Baca Juga: Amuk Syarfi Periksa Proyek Pemerintah, Takut Temuan BPK
Yon menyampaikan bahwa hasil temuan dan rekomendasi BPK terkait pengelolaan dan pengawasan insentif dan fasilitas pajak ini akan dijadikan evaluasi Direktorat Jenderal Pajak. Ke depan, penyajian laporan dan pengawasan, menurut Yon akan dilakukan secara otomatis. Sebab selama ini, pengawasan yang dilakukan pihaknya masih secara manual.
"Pengawasannya mostly masih manual ya sekarang, kami siapkan secara otomatis sehingga nanti kalau ada pemeriksaan oleh pihak-pihak eksternal itu sudah langsung bisa menggunakan data source yang sama," sebutnya.
Sebelumnya, BPK dalam Ikhitisar Hasil Pemerikasaan Semeseter I tahun 2022 mengungkapkan pengelolaan insentif dan fasilitas perpajakan yang terkait dengan PC-PEN tahun 2021 sebesar Rp15,31 triliun belum sepenuhnya memadai.
Akibat tidak memadai, BPK menemukan potensi penerimaan pajak yang belum direalisasikan atas pemberian fasilitas Pajak Pertambahan Nilai (PPN) Non-PC-PEN kepada pihak yang tidak berhak hingga Rp1,31 triliun. Bahkan, nilia realisasi pemanfaatan fasilitas PPN Ditanggung Pemerintah (DTP) sebesar Rp3,55 triliun dinilai tidak andal.
"Belanja Subsidi Pajak DTP dan Penerimaan Pajak DTP belum dapat dicatat sebesar Rp4,66 triliun, dan nilai realisasi insentif dan fasilitas pajak PC-PEN sebesar Rp2,57 triliun terindikasi tidak valid," tulis Laporan BPK dalam Ikhitisar Hasil Pemeriksaan Semester I Tahun 2022, dikutip Rabu (5/10).

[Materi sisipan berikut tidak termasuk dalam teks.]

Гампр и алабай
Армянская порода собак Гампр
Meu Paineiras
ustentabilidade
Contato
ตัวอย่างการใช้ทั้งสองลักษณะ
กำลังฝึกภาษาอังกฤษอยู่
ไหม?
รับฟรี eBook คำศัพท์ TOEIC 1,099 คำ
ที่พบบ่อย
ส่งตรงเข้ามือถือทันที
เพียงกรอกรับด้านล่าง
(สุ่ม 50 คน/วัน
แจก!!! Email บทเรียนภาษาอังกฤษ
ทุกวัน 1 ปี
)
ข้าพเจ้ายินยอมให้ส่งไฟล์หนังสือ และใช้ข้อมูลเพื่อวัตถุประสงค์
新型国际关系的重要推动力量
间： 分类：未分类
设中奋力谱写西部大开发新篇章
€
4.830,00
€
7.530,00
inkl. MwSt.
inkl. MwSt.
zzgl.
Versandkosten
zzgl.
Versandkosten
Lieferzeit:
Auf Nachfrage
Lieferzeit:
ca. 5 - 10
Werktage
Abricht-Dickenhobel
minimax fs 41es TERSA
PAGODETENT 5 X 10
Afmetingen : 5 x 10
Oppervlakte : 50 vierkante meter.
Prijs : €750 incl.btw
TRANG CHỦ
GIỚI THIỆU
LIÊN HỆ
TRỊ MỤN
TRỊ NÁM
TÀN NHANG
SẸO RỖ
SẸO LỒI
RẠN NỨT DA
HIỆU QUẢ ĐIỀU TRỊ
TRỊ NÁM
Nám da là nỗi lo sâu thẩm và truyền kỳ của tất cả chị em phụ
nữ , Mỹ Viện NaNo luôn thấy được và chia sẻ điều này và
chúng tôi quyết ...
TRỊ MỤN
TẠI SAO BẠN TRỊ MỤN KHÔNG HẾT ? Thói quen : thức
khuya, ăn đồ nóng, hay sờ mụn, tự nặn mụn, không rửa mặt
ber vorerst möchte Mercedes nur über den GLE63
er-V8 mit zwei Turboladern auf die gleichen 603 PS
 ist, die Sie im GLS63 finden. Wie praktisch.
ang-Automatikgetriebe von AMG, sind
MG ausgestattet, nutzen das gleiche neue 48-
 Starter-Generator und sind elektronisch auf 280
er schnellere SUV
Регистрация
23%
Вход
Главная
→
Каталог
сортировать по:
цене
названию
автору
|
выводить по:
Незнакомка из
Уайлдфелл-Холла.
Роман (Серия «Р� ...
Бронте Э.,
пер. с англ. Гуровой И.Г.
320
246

Baca Juga: Dana Hibah Parpol Selalu jadi Temuan BPK
Selain itu, BPK juga menemukan adanya potensi pemberian fasilitas PPN DTP kepada pihak yang tidak berhak dengan nilai sebesar Rp154,82 miliar. Adapun potensi penerimaan pajak dari penyelesaian mekanisme verifikasi tagihan pajak DTP Tahun 2020 sebesar Rp2,06 triliun.
Karena itu, BPK dalam IHPS menuliskan beberapa poin rekomendasi agar Menteri Keuangan menginstrusikan Direktur Jenderal Kemenkeu, Suryo Utomo untuk melakukan beberapa perbaikan pengelolaan insentif dan sfasilitas perpajakan.
Adapun rekomendasi tersebut yakni meminta Suryo untuk memutakhirkan sistem pengajuan insentif WP dengan menambahkan persyaratan kelayakan penerima insentif dan fasilitas pajak sesuai ketentuan DJP online.
Selanjutnya, Suryo juga diminta untuk menguji kembali validasi atau kebenaran pengajuan insentif dan fasilitas pajak yang sebelumnya telah diakukan WP dan disetujui.
Terakhir, Suryo juga diimbau untuk menagih kekurangan pembayaran pajak dan memberikan sanksi atas pemberian insentif dan fasilitas pajak yang tidak sesuai.